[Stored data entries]
----------------

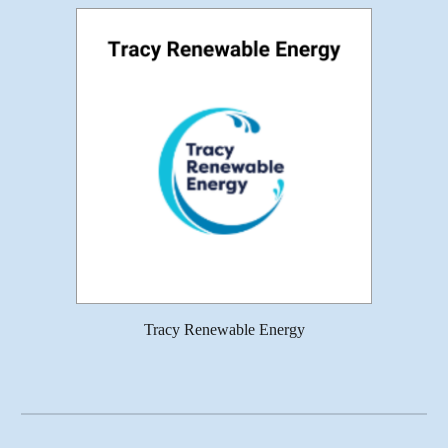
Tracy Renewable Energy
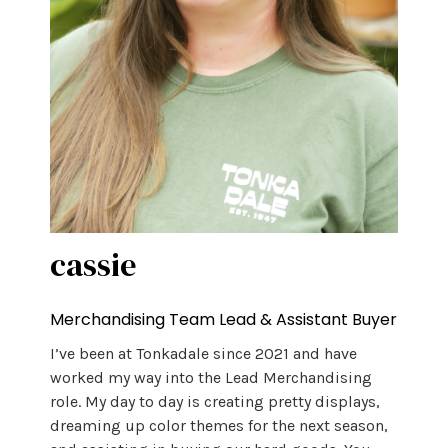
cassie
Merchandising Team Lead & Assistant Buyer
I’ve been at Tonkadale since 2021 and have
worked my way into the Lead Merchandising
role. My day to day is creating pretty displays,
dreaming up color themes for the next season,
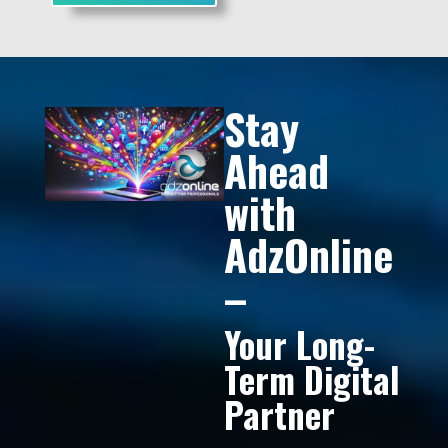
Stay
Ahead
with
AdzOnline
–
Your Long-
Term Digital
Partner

----------------

## Exercise prompt
List each line of the entries that holds the string "Merchandising".

## Output
Merchandising Team Lead & Assistant Buyer
worked my way into the Lead Merchandising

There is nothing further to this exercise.